Valdobbiadene (Tv): conclusa a due anni dal concorso la piazza firmata Larchs

Cambio di cromie e valorizzazione delle emergenze architettoniche per il nuovo invaso su cui affacciano il duomo e il municipio

pubblicato il: - di Mariagrazia Barletta

A circa due anni dalla chiusura del concorso di progettazione, si sono conclusi i lavori di piazza Marconi a Valdobbiadene (Tv). Nasce uno spazio accogliente, con le sue emergenze architettoniche: il duomo, il campanile e il municipio, ora valorizzate grazie al progetto dello studio Colombo/Molteni Larchs architettura, che restituisce alla comunità il rinnovato invaso. Da luogo di attraversamento veicolare a variegato spazio pedonale, di incontro e di sosta, organizzato in macro-ambiti, così la piazza si arricchisce di nuovi elementi e inedite relazioni cui corrispondono nuovi usi.

A dicembre 2019 i progetti vincitori erano stati presentati alla cittadinanza con una mostra e «a febbraio 2022 si è chiuso il cantiere», riferisce Paolo Molteni, alla guida dello studio Larchs con Emanuele Colombo. Dal progetto alla realizzazione, le variazioni sono state inconsistenti, ad accezione della grande fontana davanti al duomo di Santa Maria Assunta. 

La fontana e il sagrato del duomo, fotografia di © Silvia Possamai

L'invaso della piazza, fotografia di © Silvia Possamai

«Originariamente al posto della fontana avevamo previsto tre cipressi, c'era bisogno di un elemento che facesse da cerniera, ma anche di conferire un po' di verticalità all'ambito del sagrato. Dopo l'interlocuzione con la soprintendenza abbiamo riservato la parte ovest delle piazza alle alberature e abbiamo modificato la fontana, cercando di darle una certa forza evocativa. Abbiamo voluto esprimere l'idea che l'acqua dalla terra emerga per mostrarsi nella piazza attraverso la fontana a sfioro, per poi cadere dal bordo, essere recuperata e tornare alla terra», racconta ancora Paolo Molteni. Il concetto di ciclicità dà dunque forma alla nuova fontana, costituita da un unico grande elemento di ferro. A ricreare quella verticalità desiderata e perduta rinunciando ai cipressi, provvedono tre corpi luminosi pensati per generare una luce di atmosfera. 

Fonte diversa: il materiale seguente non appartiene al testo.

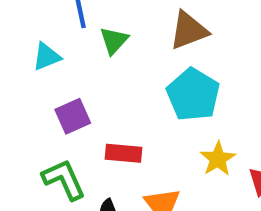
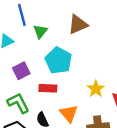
cyan pentagon: (193, 95) -> (58, 60), moved

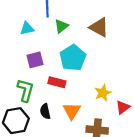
brown triangle: (78, 24) -> (99, 27), turned 40
green L-shape: (18, 103) -> (25, 90), turned 30

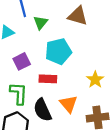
cyan pentagon: (73, 58) -> (58, 51), turned 30
black semicircle: (45, 111) -> (42, 110), size x1.5

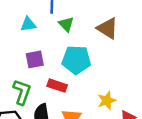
green triangle: (40, 23) -> (66, 24), turned -40

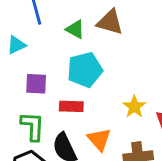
green triangle: (66, 24) -> (75, 29), moved
purple square: (35, 59) -> (36, 84), turned 30

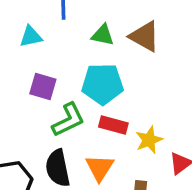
green triangle: (75, 29) -> (103, 35), turned -30
red rectangle: (71, 106) -> (113, 125), moved
green L-shape: (33, 126) -> (68, 120), moved, turned 48

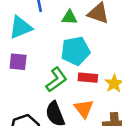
cyan triangle: (31, 37) -> (21, 27), size x1.5
purple square: (43, 87) -> (18, 62), moved

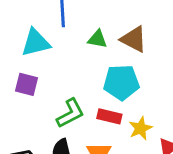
cyan pentagon: (75, 51) -> (121, 82), moved

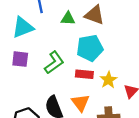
green L-shape: (70, 113) -> (54, 63), moved

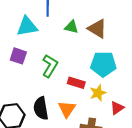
cyan pentagon: (90, 48) -> (103, 64), moved
green L-shape: (54, 63) -> (50, 66), turned -35

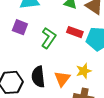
red rectangle: (76, 83) -> (75, 32), moved
yellow star: (98, 93) -> (84, 71), moved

Dettaglio dello spazio civico del municipio, fotografia di © Silvia Possamai

Dettaglio della fontana, fotografia di © Silvia Possamai

La fontana si posiziona sul sagrato, prima inesistente, disegnato da Larchs. «Qui abbiamo usato una trachite zovonite variegata, una pietra con delle venature che tendono all'ocra e al  grigio e danno questo effetto di vibrazione del colore. L'abbiamo usata in lastre di diverso formato per la parte antistante alla chiesa e al piede del campanile. È stata invece posata in cubetti sul lato della strada, questo per una questione di carichi e quindi per garantire una maggiore stabilità nel tempo», precisa Molteni.

Le nuove sedute sul lato ovest della piazza, fotografia di © Silvia Possamai

A ovest la pavimentazione cambia e si opta per il calcestruzzo architettonico con l'inerte a vista. «È un inerte locale e il calcestruzzo è a base di colore bianco, quindi l'effetto è quello di una superficie cromaticamente uniforme ma anche molto materica, una sorta di monolite», aggiunge l'architetto.

Lo spazio civico e il sagrato, fotografia di © Silvia Possamai

Vista dal sottoportico del municipio, fotografia di © Silvia Possamai

Sul bianco della pavimentazione arriva il contrasto di cromie, dato dal rosso del calcestruzzo delle lunghe panchine.

Opposto all'ambito ovest, vi è lo spazio civico davanti al municipio, con pavimentazione in porfido. «La pietra è per metà di recupero e proviene dalla vecchia piazza, l'altra metà è di nuova fornitura. Il porfido recuperato ha un colore rossastro, quello nuovo è di colore grigio. Li abbiamo alternati nella posa e questo dà un effetto di texture. Tra i cubetti di pietra vi è del pietrisco di porfido e poi la fuga è resinata e questo crea una superficie con variazioni di colore, ma molto omogenea. Con il variare della luce e con la presenza dell'acqua, a seguito della pioggia, questa subisce un cambio di cromie: quando la luce è più intensa tende al grigio, mentre con la pioggia vira verso il rosso», chiosa Paolo Molteni.